=== Work order ===
The required result is a copy of each line below in which "permanence" appears.

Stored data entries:
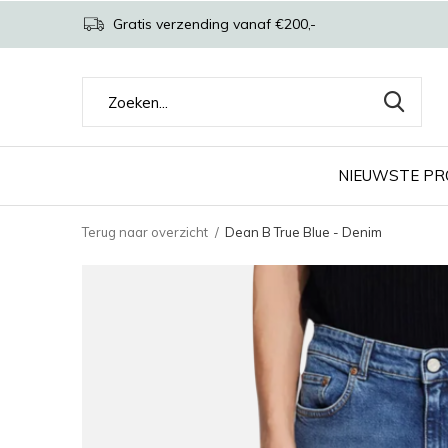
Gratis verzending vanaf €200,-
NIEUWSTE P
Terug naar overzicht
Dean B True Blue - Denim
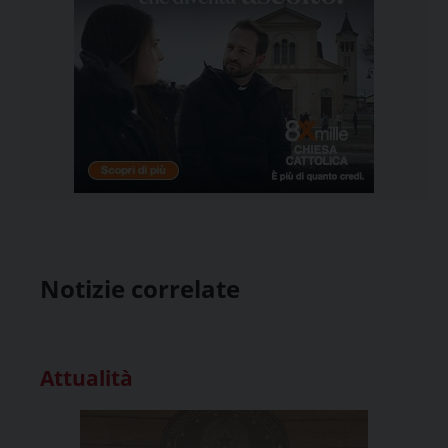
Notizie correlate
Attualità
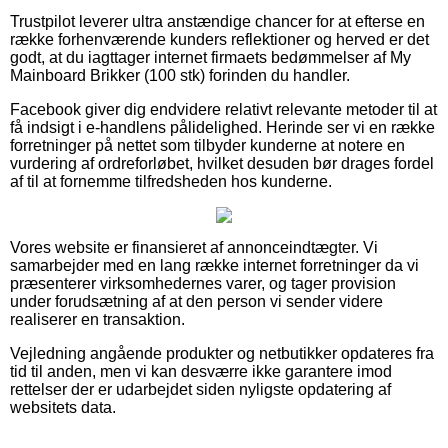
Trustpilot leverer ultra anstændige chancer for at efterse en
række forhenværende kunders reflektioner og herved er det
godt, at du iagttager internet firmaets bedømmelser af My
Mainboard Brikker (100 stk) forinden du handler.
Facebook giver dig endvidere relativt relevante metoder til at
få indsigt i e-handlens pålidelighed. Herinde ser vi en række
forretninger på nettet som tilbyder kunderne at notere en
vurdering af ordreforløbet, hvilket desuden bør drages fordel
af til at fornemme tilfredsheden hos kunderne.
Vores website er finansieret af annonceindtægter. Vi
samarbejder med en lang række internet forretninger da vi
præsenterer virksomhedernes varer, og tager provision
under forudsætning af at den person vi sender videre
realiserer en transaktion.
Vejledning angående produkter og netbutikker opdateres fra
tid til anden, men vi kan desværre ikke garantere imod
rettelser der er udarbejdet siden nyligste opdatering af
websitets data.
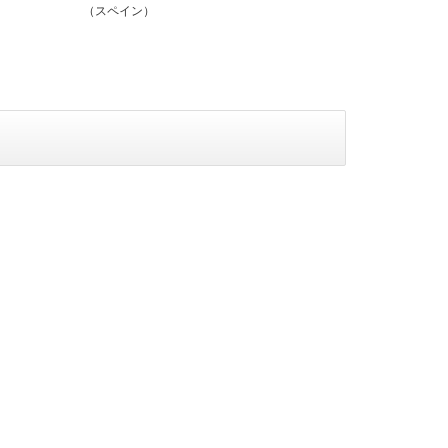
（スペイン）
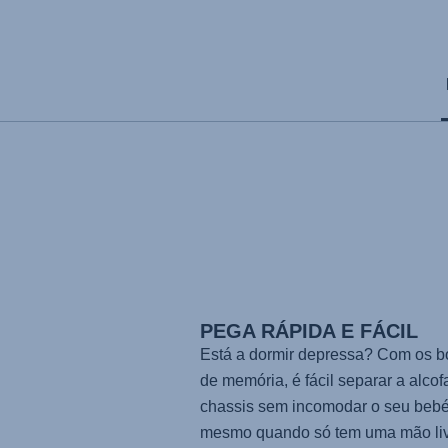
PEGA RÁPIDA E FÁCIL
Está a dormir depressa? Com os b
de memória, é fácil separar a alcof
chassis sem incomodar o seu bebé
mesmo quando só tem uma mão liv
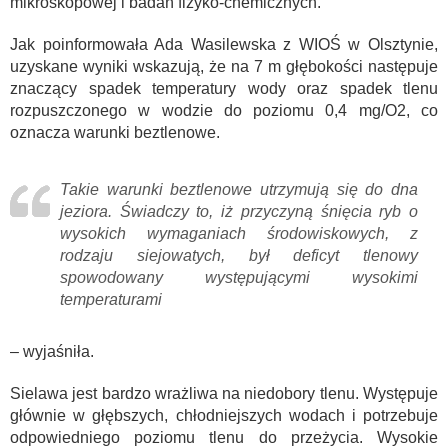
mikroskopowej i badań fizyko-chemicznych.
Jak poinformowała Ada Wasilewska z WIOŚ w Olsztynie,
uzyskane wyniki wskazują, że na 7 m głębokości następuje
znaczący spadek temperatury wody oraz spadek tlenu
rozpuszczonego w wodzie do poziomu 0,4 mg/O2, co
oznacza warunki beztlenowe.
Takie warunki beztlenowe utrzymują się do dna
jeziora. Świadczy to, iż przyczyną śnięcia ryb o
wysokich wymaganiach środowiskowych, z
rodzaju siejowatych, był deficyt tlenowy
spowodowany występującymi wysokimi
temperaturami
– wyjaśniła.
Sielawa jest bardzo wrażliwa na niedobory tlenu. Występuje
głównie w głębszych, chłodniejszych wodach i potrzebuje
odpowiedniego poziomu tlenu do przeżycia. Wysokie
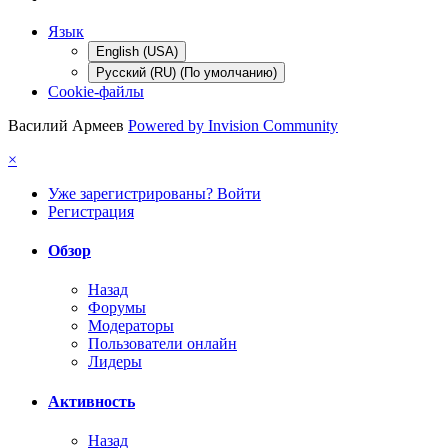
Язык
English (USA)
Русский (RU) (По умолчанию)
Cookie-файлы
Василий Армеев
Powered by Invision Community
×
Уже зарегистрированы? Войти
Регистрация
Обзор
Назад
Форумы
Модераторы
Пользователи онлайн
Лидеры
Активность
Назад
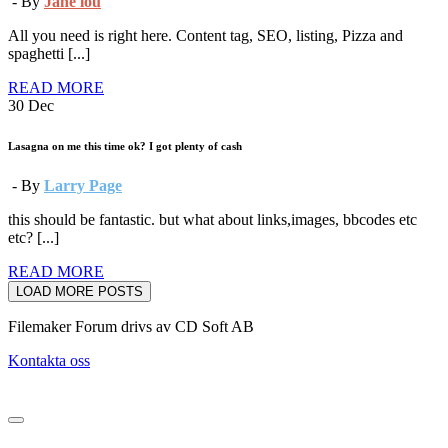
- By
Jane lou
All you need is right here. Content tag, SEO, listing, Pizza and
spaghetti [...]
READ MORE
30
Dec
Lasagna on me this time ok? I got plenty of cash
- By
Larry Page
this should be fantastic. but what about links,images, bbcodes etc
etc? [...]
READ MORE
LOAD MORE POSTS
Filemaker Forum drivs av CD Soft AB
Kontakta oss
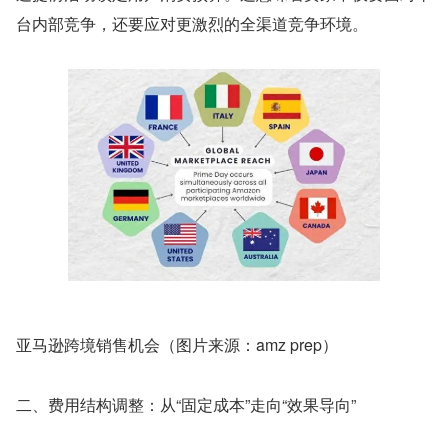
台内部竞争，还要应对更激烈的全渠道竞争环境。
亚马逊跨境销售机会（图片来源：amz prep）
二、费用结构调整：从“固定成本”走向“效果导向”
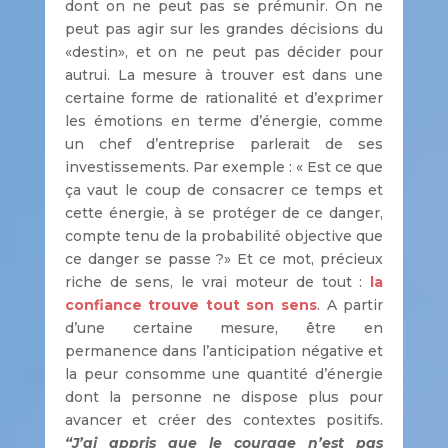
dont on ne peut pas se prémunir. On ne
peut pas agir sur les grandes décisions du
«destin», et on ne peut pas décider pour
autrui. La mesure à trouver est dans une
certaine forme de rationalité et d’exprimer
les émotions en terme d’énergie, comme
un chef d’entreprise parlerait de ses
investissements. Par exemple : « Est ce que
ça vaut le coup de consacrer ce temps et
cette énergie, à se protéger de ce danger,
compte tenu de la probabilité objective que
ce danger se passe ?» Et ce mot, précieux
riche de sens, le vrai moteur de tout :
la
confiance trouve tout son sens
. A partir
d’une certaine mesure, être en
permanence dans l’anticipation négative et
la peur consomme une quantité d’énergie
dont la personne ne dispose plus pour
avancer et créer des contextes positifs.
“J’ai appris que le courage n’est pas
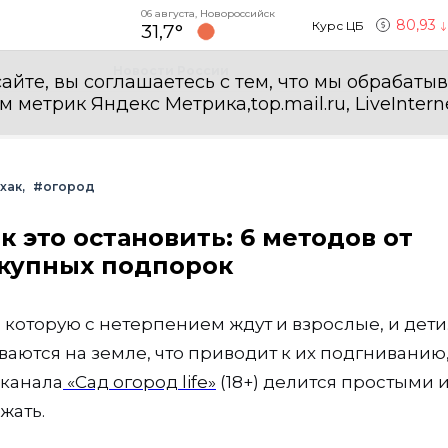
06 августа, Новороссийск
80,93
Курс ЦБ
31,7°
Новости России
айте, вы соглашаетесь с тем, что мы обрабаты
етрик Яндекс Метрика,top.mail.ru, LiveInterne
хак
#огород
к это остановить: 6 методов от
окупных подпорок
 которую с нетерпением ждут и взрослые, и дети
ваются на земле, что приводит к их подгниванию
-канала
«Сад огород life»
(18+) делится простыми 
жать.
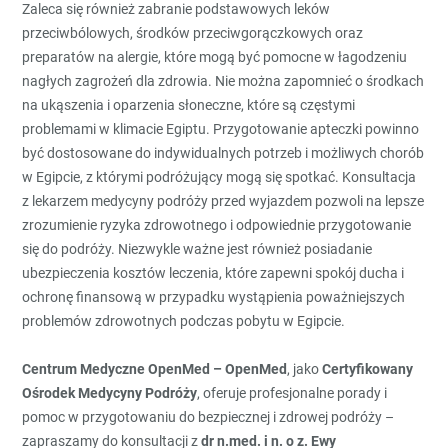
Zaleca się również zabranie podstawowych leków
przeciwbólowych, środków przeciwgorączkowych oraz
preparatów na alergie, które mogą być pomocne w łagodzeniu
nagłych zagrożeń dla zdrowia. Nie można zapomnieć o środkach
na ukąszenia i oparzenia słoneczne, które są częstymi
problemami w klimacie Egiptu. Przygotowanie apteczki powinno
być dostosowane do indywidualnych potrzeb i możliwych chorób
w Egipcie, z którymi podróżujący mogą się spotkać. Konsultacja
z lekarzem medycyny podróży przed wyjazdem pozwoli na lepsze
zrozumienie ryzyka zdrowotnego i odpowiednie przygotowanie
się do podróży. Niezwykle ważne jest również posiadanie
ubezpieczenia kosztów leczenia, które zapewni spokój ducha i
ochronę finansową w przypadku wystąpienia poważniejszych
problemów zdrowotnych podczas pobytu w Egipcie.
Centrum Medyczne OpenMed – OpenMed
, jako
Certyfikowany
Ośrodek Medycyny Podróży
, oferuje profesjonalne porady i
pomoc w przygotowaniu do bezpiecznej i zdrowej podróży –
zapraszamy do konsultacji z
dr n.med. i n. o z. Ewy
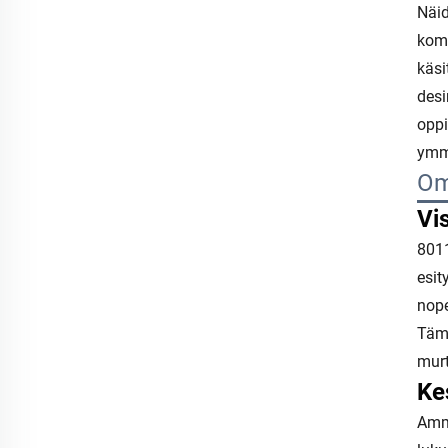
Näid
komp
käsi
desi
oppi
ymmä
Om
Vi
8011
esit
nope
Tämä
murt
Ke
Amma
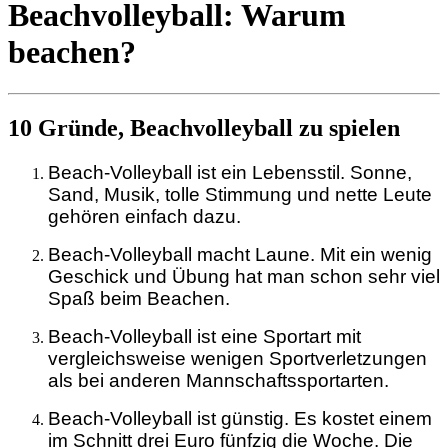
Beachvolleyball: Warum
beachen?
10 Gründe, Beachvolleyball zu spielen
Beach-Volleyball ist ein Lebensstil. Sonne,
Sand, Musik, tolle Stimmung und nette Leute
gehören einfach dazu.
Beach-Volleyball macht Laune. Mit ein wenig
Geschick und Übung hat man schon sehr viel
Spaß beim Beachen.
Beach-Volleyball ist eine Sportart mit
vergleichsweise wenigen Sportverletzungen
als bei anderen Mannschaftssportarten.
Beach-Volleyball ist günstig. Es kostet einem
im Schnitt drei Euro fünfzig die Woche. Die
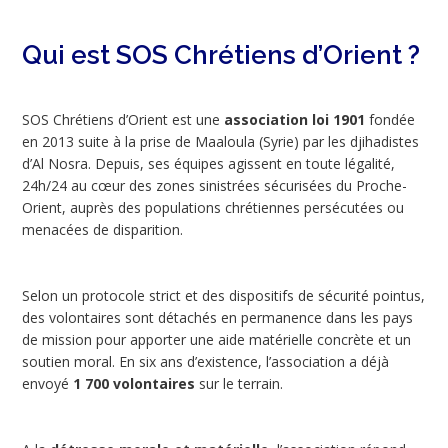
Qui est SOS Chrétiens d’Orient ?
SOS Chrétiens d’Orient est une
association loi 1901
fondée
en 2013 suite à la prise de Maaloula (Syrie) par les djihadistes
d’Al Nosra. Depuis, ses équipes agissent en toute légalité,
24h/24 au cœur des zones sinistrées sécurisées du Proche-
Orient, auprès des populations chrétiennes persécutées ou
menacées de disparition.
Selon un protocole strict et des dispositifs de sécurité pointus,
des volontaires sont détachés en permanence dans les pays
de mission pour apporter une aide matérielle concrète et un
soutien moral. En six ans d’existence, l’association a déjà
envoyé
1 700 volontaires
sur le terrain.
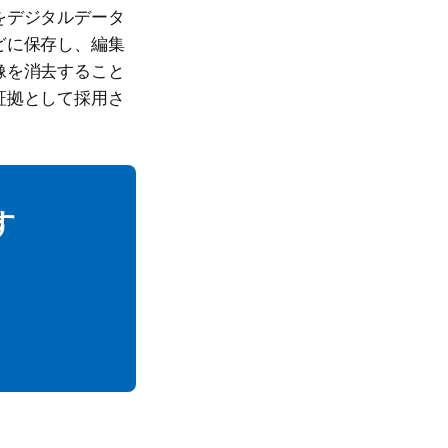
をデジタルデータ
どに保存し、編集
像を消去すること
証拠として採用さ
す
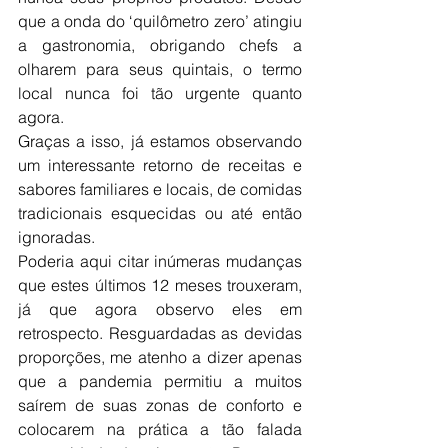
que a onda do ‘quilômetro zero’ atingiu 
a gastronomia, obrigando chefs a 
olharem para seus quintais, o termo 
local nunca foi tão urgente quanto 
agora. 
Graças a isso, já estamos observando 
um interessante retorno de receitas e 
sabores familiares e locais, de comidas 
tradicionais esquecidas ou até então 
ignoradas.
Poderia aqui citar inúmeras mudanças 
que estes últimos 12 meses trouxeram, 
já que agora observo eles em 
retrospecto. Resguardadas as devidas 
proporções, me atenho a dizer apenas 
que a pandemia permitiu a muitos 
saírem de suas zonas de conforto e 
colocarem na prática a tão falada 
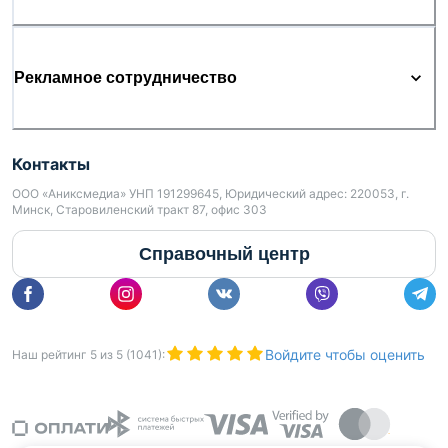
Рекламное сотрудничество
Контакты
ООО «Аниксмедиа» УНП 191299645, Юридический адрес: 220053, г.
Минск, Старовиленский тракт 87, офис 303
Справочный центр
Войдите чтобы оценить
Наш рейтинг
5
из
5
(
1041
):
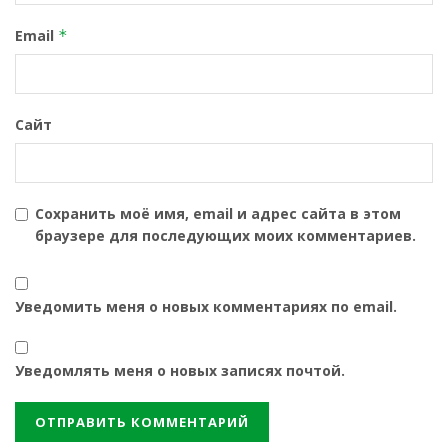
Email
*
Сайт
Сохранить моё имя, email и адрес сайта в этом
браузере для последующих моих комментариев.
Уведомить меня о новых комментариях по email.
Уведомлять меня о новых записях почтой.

=== Response area ===
permanence dans l’anticipation négative et
des volontaires sont détachés en permanence dans les pays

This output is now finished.